Girl (12) forced to beg over bad grades


POLICE IN the southern Indian city of Mysore yesterday arrested a relatively well-off man for forcing his 12-year-old daughter to beg on the city’s streets as punishment for getting poor school grades.

“I just wanted her to realise how tough life is without proper education,” said Prakash, who was arrested under the Juvenile Act and released on bail. He told deputy police commissioner Basavaraj Malagatti that he had not physically punished his daughter for not doing well in school but he wanted to teach her a lesson. The girl has been placed in a government child-welfare centre to help her overcome the experience.

The incident came to light after passersby on a busy Mysore street asked the well-groomed, well-dressed schoolgirl why she was begging. She pointed to her father sitting watching in a car. An angry crowd forced him out of the card and herded him to a police station.

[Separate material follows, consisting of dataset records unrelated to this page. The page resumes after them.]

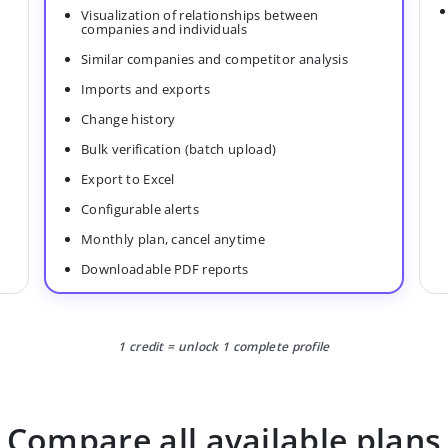
Visualization of relationships between
companies and individuals
Similar companies and competitor analysis
Imports and exports
Change history
Bulk verification (batch upload)
Export to Excel
Configurable alerts
Monthly plan, cancel anytime
Downloadable PDF reports
1 credit = unlock 1 complete profile
Compare all available plans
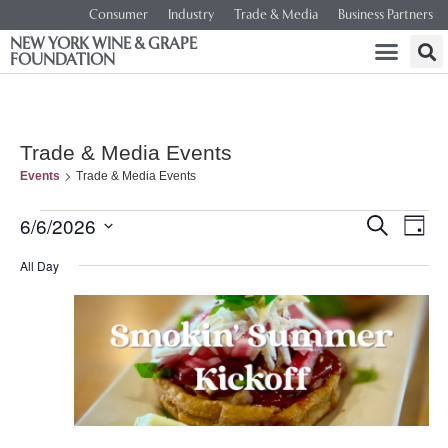
Consumer
Industry
Trade & Media
Business Partners
NEW YORK WINE & GRAPE
FOUNDATION
Trade & Media Events
Events
Trade & Media Events
Event
Ev
6/6/2026
SEARCH
DAY
Select
Vi
Searc
date.
All Day
Na
and
Views
Navig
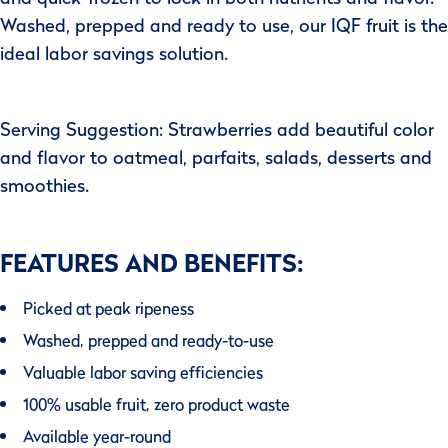
Washed, prepped and ready to use, our IQF fruit is the
ideal labor savings solution.
Serving Suggestion: Strawberries add beautiful color
and flavor to oatmeal, parfaits, salads, desserts and
smoothies.
FEATURES AND BENEFITS:
Picked at peak ripeness
Washed, prepped and ready-to-use
Valuable labor saving efficiencies
100% usable fruit, zero product waste
Available year-round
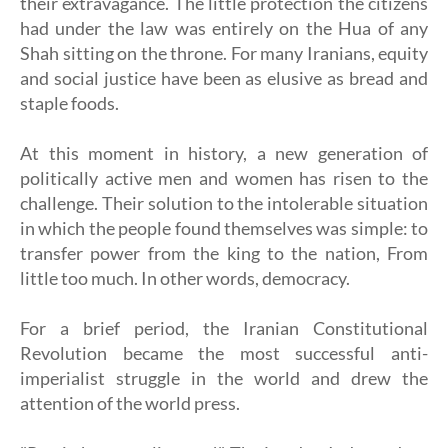
their extravagance. The little protection the citizens
had under the law was entirely on the Hua of any
Shah sitting on the throne. For many Iranians, equity
and social justice have been as elusive as bread and
staple foods.
At this moment in history, a new generation of
politically active men and women has risen to the
challenge. Their solution to the intolerable situation
in which the people found themselves was simple: to
transfer power from the king to the nation, From
little too much. In other words, democracy.
For a brief period, the Iranian Constitutional
Revolution became the most successful anti-
imperialist struggle in the world and drew the
attention of the world press.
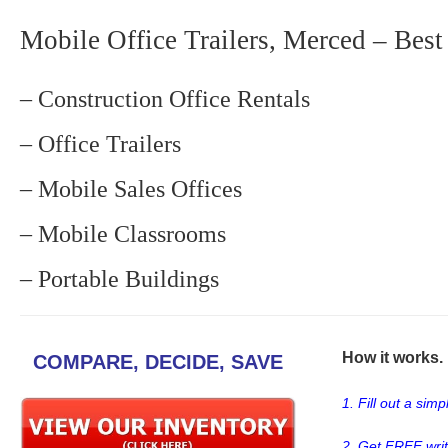
Mobile Office Trailers, Merced – Best
– Construction Office Rentals
– Office Trailers
– Mobile Sales Offices
– Mobile Classrooms
– Portable Buildings
How it works. .
COMPARE, DECIDE, SAVE
1. Fill out a sim
2. Get FREE wri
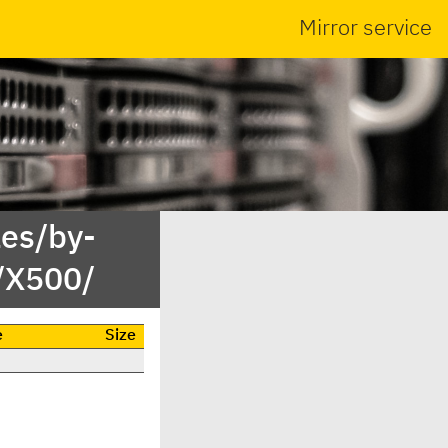
Mirror service
es/by-
/X500/
e
Size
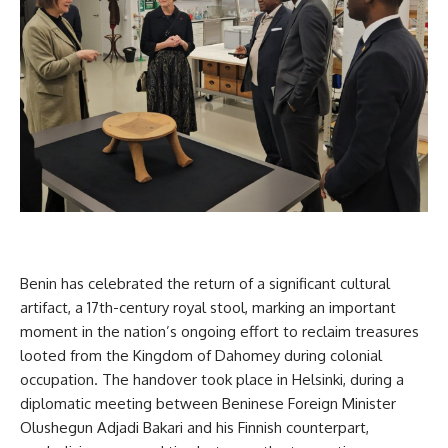
Benin has celebrated the return of a significant cultural
artifact, a 17th-century royal stool, marking an important
moment in the nation’s ongoing effort to reclaim treasures
looted from the Kingdom of Dahomey during colonial
occupation. The handover took place in Helsinki, during a
diplomatic meeting between Beninese Foreign Minister
Olushegun Adjadi Bakari and his Finnish counterpart,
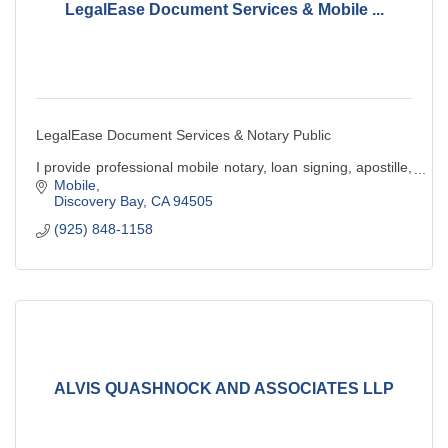
LegalEase Document Services & Mobile ...
LegalEase Document Services & Notary Public
I provide professional mobile notary, loan signing, apostille,
& legal document preparation services. Convenient,
Mobile
reliable, and client-focused service.
Discovery Bay
CA
94505
(925) 848-1158
ALVIS QUASHNOCK AND ASSOCIATES LLP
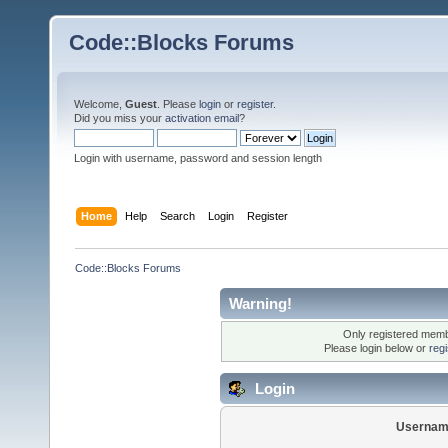
Code::Blocks Forums
Welcome,
Guest
. Please
login
or
register
.
Did you miss your
activation email
?
Login with username, password and session length
Home
Help
Search
Login
Register
Code::Blocks Forums
Warning!
Only registered membe
Please login below or
reg
Login
Usernam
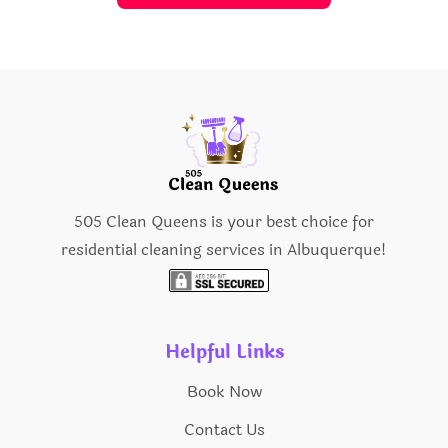
505 Clean Queens is your best choice for
residential cleaning services in Albuquerque!
Helpful Links
Book Now
Contact Us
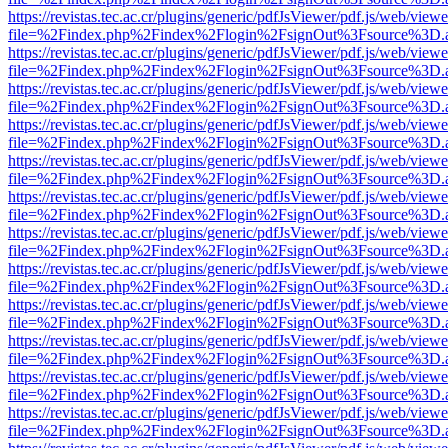
https://revistas.tec.ac.cr/plugins/generic/pdfJsViewer/pdf.js/web/viewe
file=%2Findex.php%2Findex%2Flogin%2FsignOut%3Fsource%3D.ame
https://revistas.tec.ac.cr/plugins/generic/pdfJsViewer/pdf.js/web/viewe
file=%2Findex.php%2Findex%2Flogin%2FsignOut%3Fsource%3D.ame
https://revistas.tec.ac.cr/plugins/generic/pdfJsViewer/pdf.js/web/viewe
file=%2Findex.php%2Findex%2Flogin%2FsignOut%3Fsource%3D.ame
https://revistas.tec.ac.cr/plugins/generic/pdfJsViewer/pdf.js/web/viewe
file=%2Findex.php%2Findex%2Flogin%2FsignOut%3Fsource%3D.ame
https://revistas.tec.ac.cr/plugins/generic/pdfJsViewer/pdf.js/web/viewe
file=%2Findex.php%2Findex%2Flogin%2FsignOut%3Fsource%3D.ame
https://revistas.tec.ac.cr/plugins/generic/pdfJsViewer/pdf.js/web/viewe
file=%2Findex.php%2Findex%2Flogin%2FsignOut%3Fsource%3D.ame
https://revistas.tec.ac.cr/plugins/generic/pdfJsViewer/pdf.js/web/viewe
file=%2Findex.php%2Findex%2Flogin%2FsignOut%3Fsource%3D.ame
https://revistas.tec.ac.cr/plugins/generic/pdfJsViewer/pdf.js/web/viewe
file=%2Findex.php%2Findex%2Flogin%2FsignOut%3Fsource%3D.ame
https://revistas.tec.ac.cr/plugins/generic/pdfJsViewer/pdf.js/web/viewe
file=%2Findex.php%2Findex%2Flogin%2FsignOut%3Fsource%3D.ame
https://revistas.tec.ac.cr/plugins/generic/pdfJsViewer/pdf.js/web/viewe
file=%2Findex.php%2Findex%2Flogin%2FsignOut%3Fsource%3D.ame
https://revistas.tec.ac.cr/plugins/generic/pdfJsViewer/pdf.js/web/viewe
file=%2Findex.php%2Findex%2Flogin%2FsignOut%3Fsource%3D.ame
https://revistas.tec.ac.cr/plugins/generic/pdfJsViewer/pdf.js/web/viewe
file=%2Findex.php%2Findex%2Flogin%2FsignOut%3Fsource%3D.ame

Though extreme, the incident highlights the intense pressure on Indian school and college students to obtain good grades.

Hundreds of students who are under exam pressure are thought to take their own lives each year. While no official figures are available, newspapers regularly report on the phenomenon. A study by the Week magazine some years ago estimated that about 4,000 Indian students die by suicide each year, but scores of cases go unreported. Many take their own lives after exam results are announced – usually around May each year.

The pressure is intensified for those from poorer sections of society, who have limited access to the few opportunities that exist.

Parental displeasure over their children’s poor performance is also thought to contribute to the suicide rate. But parents are responding to an elitist, intensely competitive system that weeds out millions of children each year, with only 7 per cent making it to 12th grade (the equivalent of sixth year in Irish schools) and getting the chance to go on to college.